As you can see, I verify that pts is correct on all outgoing buffers, and for the one "bad" packet in the middle there, I am able to trigger a few different code-paths (some of which looks like bugs) by changing the seqnum and rtp-timestamp to various things, but I am unable to make the stream fail. Maybe you could try and experiment a bit with that test to see if you can get a failing scenario I could work with?

Comment 10 Sebastian Dröge (slomo) 2016-10-26 07:00:09 UTC

I don't have the time for that at least in the next two weeks, and lots of other bugs that are already piling up on my list, sorry.


But even if you can't actually cause problems here, you surely agree that changing the jitterbuffer state based on such broken packets that we also drop afterwards is less than ideal. It's going to bite us sooner or later and then we'll have a difficult to debug problem somewhere.
But maybe that you can't make it fail now is an indication that the existing jitterbuffer code is broken.
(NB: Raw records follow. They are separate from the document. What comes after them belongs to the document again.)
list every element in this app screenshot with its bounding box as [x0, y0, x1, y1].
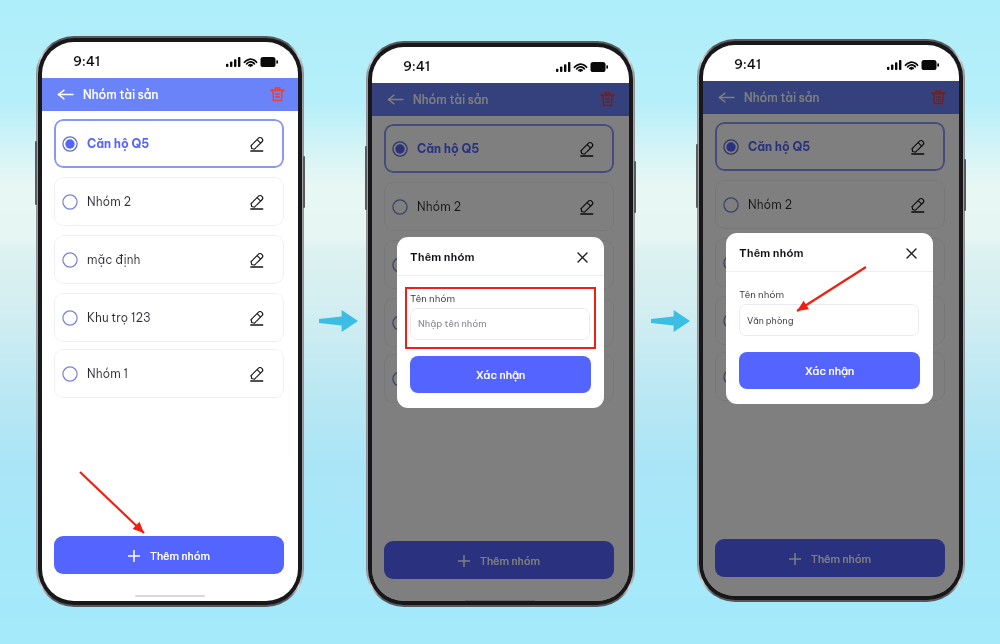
- button[interactable]: Delete: [596, 88, 618, 110]
- button[interactable]: Back: [55, 84, 76, 105]
- staticText: Nhóm tài sản: [83, 87, 159, 102]
- staticText: Nhóm tài sản: [413, 92, 489, 107]
- button[interactable]: Edit: [908, 367, 928, 387]
- button[interactable]: Xác nhận: [410, 356, 591, 393]
- button[interactable]: Nhóm 2: [54, 177, 284, 226]
- button[interactable]: Thêm nhóm: [54, 536, 284, 574]
- button[interactable]: Edit: [908, 195, 928, 215]
- button[interactable]: Thêm nhóm: [384, 541, 614, 579]
- button[interactable]: Delete: [927, 86, 949, 108]
- staticText: Căn hộ Q5: [87, 136, 150, 151]
- button[interactable]: Edit: [577, 139, 597, 159]
- staticText: Xác nhận: [476, 368, 526, 382]
- button[interactable]: Delete: [266, 83, 288, 105]
- button[interactable]: Nhập tên nhóm: [410, 308, 590, 340]
- staticText: Thêm nhóm: [739, 246, 804, 260]
- button[interactable]: Khu trọ 123: [384, 298, 614, 347]
- staticText: Nhóm 2: [417, 199, 462, 214]
- button[interactable]: Edit: [247, 134, 267, 154]
- button[interactable]: Nhóm 1: [715, 352, 945, 401]
- staticText: Nhóm 2: [748, 197, 793, 212]
- button[interactable]: Edit: [247, 308, 267, 328]
- staticText: Căn hộ Q5: [417, 141, 480, 156]
- button[interactable]: Back: [385, 89, 406, 110]
- staticText: Khu trọ 123: [417, 315, 481, 330]
- button[interactable]: Close: [573, 248, 592, 267]
- button[interactable]: Thêm nhóm: [715, 539, 945, 577]
- button[interactable]: Căn hộ Q5: [384, 124, 614, 173]
- staticText: mặc định: [748, 255, 802, 270]
- button[interactable]: Nhóm 1: [384, 354, 614, 403]
- staticText: 9:41: [403, 58, 431, 74]
- staticText: 9:41: [734, 56, 762, 72]
- staticText: Tên nhóm: [739, 288, 785, 300]
- staticText: Nhóm 1: [87, 366, 128, 381]
- staticText: Nhập tên nhóm: [418, 318, 487, 330]
- button[interactable]: Back: [716, 87, 737, 108]
- button[interactable]: Edit: [908, 311, 928, 331]
- staticText: Thêm nhóm: [410, 250, 475, 264]
- staticText: Thêm nhóm: [150, 549, 211, 562]
- staticText: Căn hộ Q5: [748, 139, 811, 154]
- button[interactable]: Edit: [908, 253, 928, 273]
- button[interactable]: Edit: [908, 137, 928, 157]
- staticText: Thêm nhóm: [480, 554, 541, 567]
- staticText: Tên nhóm: [410, 292, 456, 304]
- staticText: Nhóm tài sản: [744, 90, 820, 105]
- button[interactable]: Edit: [577, 313, 597, 333]
- button[interactable]: Căn hộ Q5: [54, 119, 284, 168]
- staticText: 9:41: [73, 53, 101, 69]
- button[interactable]: Xác nhận: [739, 352, 920, 389]
- staticText: Khu trọ 123: [87, 310, 151, 325]
- button[interactable]: Edit: [577, 197, 597, 217]
- staticText: Xác nhận: [805, 364, 855, 378]
- button[interactable]: Khu trọ 123: [54, 293, 284, 342]
- button[interactable]: mặc định: [715, 238, 945, 287]
- button[interactable]: Nhóm 1: [54, 349, 284, 398]
- button[interactable]: Edit: [247, 364, 267, 384]
- button[interactable]: Edit: [247, 250, 267, 270]
- button[interactable]: Nhóm 2: [384, 182, 614, 231]
- staticText: mặc định: [417, 257, 471, 272]
- button[interactable]: mặc định: [384, 240, 614, 289]
- button[interactable]: Căn hộ Q5: [715, 122, 945, 171]
- button[interactable]: mặc định: [54, 235, 284, 284]
- button[interactable]: Close: [902, 244, 921, 263]
- staticText: mặc định: [87, 252, 141, 267]
- staticText: Thêm nhóm: [811, 552, 872, 565]
- staticText: Nhóm 2: [87, 194, 132, 209]
- button[interactable]: Edit: [577, 369, 597, 389]
- button[interactable]: Nhóm 2: [715, 180, 945, 229]
- button[interactable]: Văn phòng: [739, 304, 919, 336]
- button[interactable]: Edit: [577, 255, 597, 275]
- button[interactable]: Khu trọ 123: [715, 296, 945, 345]
- staticText: Văn phòng: [747, 315, 794, 326]
- staticText: Khu trọ 123: [748, 313, 812, 328]
- button[interactable]: Edit: [247, 192, 267, 212]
Does your wrong packet go into the skew calculation code, does it cause updating of the times in the jitterbuffer, and are those times used then for the following packets? It might not have any effect here because we only calculate the skew from the packets with the lowest jitter (the window of packets there), and your packet is always at the very top?

Comment 11 Håvard Graff (hgr) 2016-11-02 19:46:03 UTC

Created attachment 338991 [details] [review]
refactor the gap-handling

I have tried to make the gap-handling code a bit clearer and added the pts-calculation in two places where it is now actually needed.

Comment 12 Håvard Graff (hgr) 2016-11-03 16:34:01 UTC

Created attachment 339053 [details] [review]
updated patch

Found a small difference in behavior, where the lost-timer > max_dropout would trigger also without gap > 0, so changed that to be identical with old behavior.

Comment 13 Sebastian Dröge (slomo) 2016-11-04 14:51:55 UTC

commit fb9c75db360ff1aa61710804b08788b6c35f44df
Author: Havard Graff <havard.graff@gmail.com>
Date:   Sun Oct 9 15:59:05 2016 +0200

    rtpjitterbuffer: fix lost-event using dts instead of pts
    
    The lost-event was using a different time-domain (dts) than the outgoing
    buffers (pts). Given certain network-conditions these two would become
    sufficiently different and the lost-event contained timestamp/duration
    that was really wrong. As an example GstAudioDecoder could produce
    a stream that jumps back and forth in time after receiving a lost-event.
    
    The previous behavior calculated the pts (based on the rtptime) inside the
    rtp_jitter_buffer_insert function, but now this functionality has been
    refactored into a new function rtp_jitter_buffer_calculate_pts that is
    called much earlier in the _chain function to make pts available to
    various calculations that wrongly used dts previously
    (like the lost-event).
    
    There are however two calculations where using dts is the right thing to
    do: calculating the receive-jitter and the rtx-round-trip-time, where the
    arrival time of the buffer from the network is the right metric
    (and is what dts in fact is today).
    
    The patch also adds two tests regarding B-frames or the
    “rtptime-going-backwards”-scenario, as there were some concerns that this
    patch might break this behavior (which the tests shows it does not).